Scientists from the Andalucian Historical Heritage Institute (IAPH) and the University of Seville have located the traces of a large Roman and Phoenician building. They did this by analysing – with free software – measurements in the area in the bay of Cadiz. This was followed by fieldwork in situ.
The mythical temple of Hercules Gaditanus, called Melqart in Phoenician times, was an important place of pilgrimage in antiquity. Millennia later, its location remains a mystery and has become a kind of holy grail for historians and archaeologists. Moreover, they have been searching for it for centuries.
Traces of a monumental building found
However, a researcher from the University of Seville, Ricardo Belizón, shines new light on the case. Together with a team of scientists from the University of Seville and the Andalucian Historical Heritage Institute (IAPH), he has located traces of a monumental building in the Sancti Petri canal. This is a coastal area in the Bay of Cadiz between Chiclana de la Frontera and San Fernando. The area is an intertidal zone; it is above water at low tide and underwater at high tide. Belizón analysed the measurements of the area using free software.
If confirmed, the sanctuary, which was visited by Julius Caesar and the Carthaginian conqueror Hannibal, among others, and which dates back to at least the 9th century B.C., would actually be in the area that various archaeological finds have been pointing to for centuries.
The Temple of Hercules Gaditanus
The Temple of Hercules Gaditanus is said to have been a columned temple with an eternal flame, a fire raised on an altar, maintained day and night by priests.

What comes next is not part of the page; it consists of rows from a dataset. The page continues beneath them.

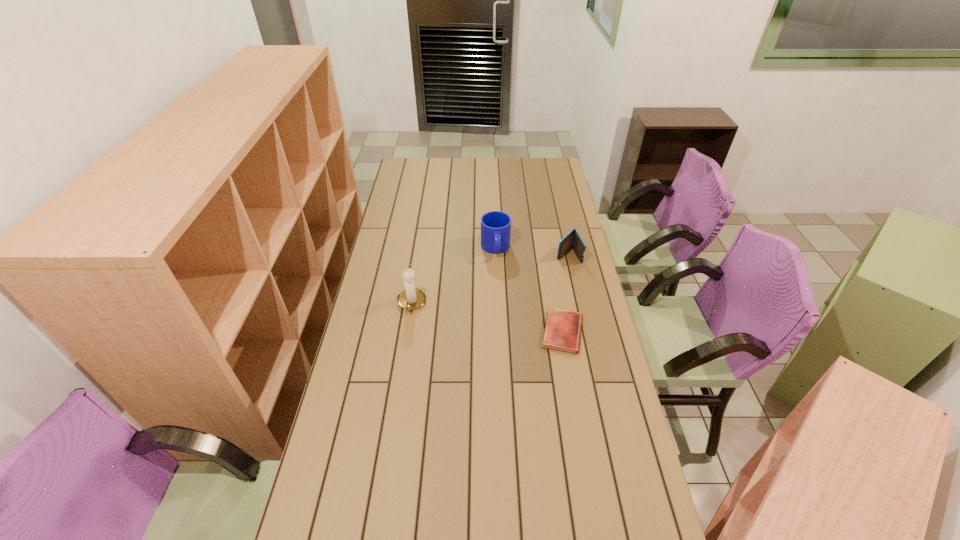 Find the location of `free spot on the desktop that is between the tallest object and the diary and is positioned on the side with the handle of the mug`. free spot on the desktop that is between the tallest object and the diary and is positioned on the side with the handle of the mug is located at coordinates (504, 320).

I want to click on vacant space on the desktop that is between the leftmost object and the shortest object and is positioned on the exterior surface of the wallet, so click(x=499, y=320). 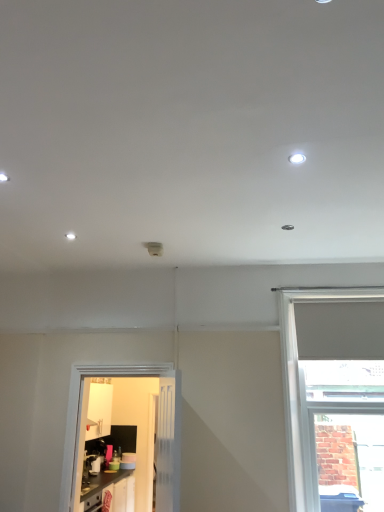 Locate an element on the screen. This screenshot has width=384, height=512. matte black cabinets at lower left is located at coordinates (100, 488).

Image resolution: width=384 pixels, height=512 pixels. What do you see at coordinates (100, 488) in the screenshot?
I see `matte black cabinets at lower left` at bounding box center [100, 488].

Locate an element on the screen. matte black cabinets at lower left is located at coordinates [x=100, y=488].

Between white matte window at right and white glossy door at lower left, which one appears on the left side from the viewer's perspective?

Positioned to the left is white glossy door at lower left.

Is white matte window at right not near white glossy door at lower left?

Yes, white matte window at right and white glossy door at lower left are quite far apart.

Is matte black cabinets at lower left situated inside white glossy door at lower left or outside?

matte black cabinets at lower left is not inside white glossy door at lower left, it's outside.

The height and width of the screenshot is (512, 384). Identify the location of door located in front of the matte black cabinets at lower left. (135, 434).

Does matte black cabinets at lower left have a smaller size compared to white glossy door at lower left?

No, matte black cabinets at lower left is not smaller than white glossy door at lower left.

Can you confirm if matte black cabinets at lower left is wider than white glossy door at lower left?

Indeed, matte black cabinets at lower left has a greater width compared to white glossy door at lower left.

From the image's perspective, which is above, matte black cabinets at lower left or white glossy light fixture at upper right?

white glossy light fixture at upper right appears higher in the image.

Is white glossy light fixture at upper right at the back of matte black cabinets at lower left?

matte black cabinets at lower left is not turned away from white glossy light fixture at upper right.

In the image, is matte black cabinets at lower left on the left side or the right side of white glossy light fixture at upper right?

matte black cabinets at lower left is positioned on white glossy light fixture at upper right's left side.

Is matte black cabinets at lower left positioned beyond the bounds of white glossy light fixture at upper right?

Yes.

From the image's perspective, is white glossy door at lower left on white glossy light fixture at upper right?

No, from the image's perspective, white glossy door at lower left is not on top of white glossy light fixture at upper right.

Would you say white glossy door at lower left is outside white glossy light fixture at upper right?

Absolutely, white glossy door at lower left is external to white glossy light fixture at upper right.

Which object is positioned more to the right, white glossy door at lower left or white glossy light fixture at upper right?

white glossy light fixture at upper right is more to the right.

Is white glossy door at lower left oriented away from white glossy light fixture at upper right?

That's not correct — white glossy door at lower left is not looking away from white glossy light fixture at upper right.

Is point (289, 160) positioned behind point (77, 462)?

No, (289, 160) is closer to viewer.

Can you tell me how much white glossy light fixture at upper right and white glossy door at lower left differ in facing direction?

The facing directions of white glossy light fixture at upper right and white glossy door at lower left are 89.5 degrees apart.

You are a GUI agent. You are given a task and a screenshot of the screen. Output one action in this format:
    pyautogui.click(x=<x>, y=<y>)
    Task: Click on the door below the white glossy light fixture at upper right (from the image's perspective)
    The height and width of the screenshot is (512, 384).
    Given the screenshot: What is the action you would take?
    pyautogui.click(x=135, y=434)

Based on the photo, is white glossy light fixture at upper right taller or shorter than white glossy door at lower left?

In the image, white glossy light fixture at upper right appears to be shorter than white glossy door at lower left.

Does point (300, 158) come in front of point (287, 451)?

Yes, it is in front of point (287, 451).

Is white glossy light fixture at upper right oriented towards white matte window at right?

No, white glossy light fixture at upper right is not facing towards white matte window at right.

Between white glossy light fixture at upper right and white matte window at right, which one has smaller size?

With smaller size is white glossy light fixture at upper right.

Between white glossy light fixture at upper right and white matte window at right, which one appears on the left side from the viewer's perspective?

From the viewer's perspective, white glossy light fixture at upper right appears more on the left side.

From a real-world perspective, is white matte window at right positioned over white glossy light fixture at upper right based on gravity?

No, from a real-world perspective, white matte window at right is not over white glossy light fixture at upper right

In terms of width, does white matte window at right look wider or thinner when compared to white glossy light fixture at upper right?

Clearly, white matte window at right has more width compared to white glossy light fixture at upper right.

Which object is closer to the camera taking this photo, white matte window at right or white glossy light fixture at upper right?

white glossy light fixture at upper right is in front.

Which of these two, white matte window at right or white glossy light fixture at upper right, stands taller?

The frontispiece between the columns depicted the twelve labours of Hercules, carved in bronze.
Hercules completed the twelve labours as penance for killing his wife Megara and five children after he was driven insane by Hera, who is the goddess of family and wife of Zeus.
Offerings would have been placed inside the entrance columns and the entire temple would have been on a raised stone plinth.
Greek and Latin records also say this is the place where Julius Caesar wept bitterly before a representation of Alexander the Great and where the Carthaginian conqueror Hannibal went to offer thanks for the success of his military campaign a century and a half earlier, El Pais reports.
And now the mythical temple may have been found after centuries of searching.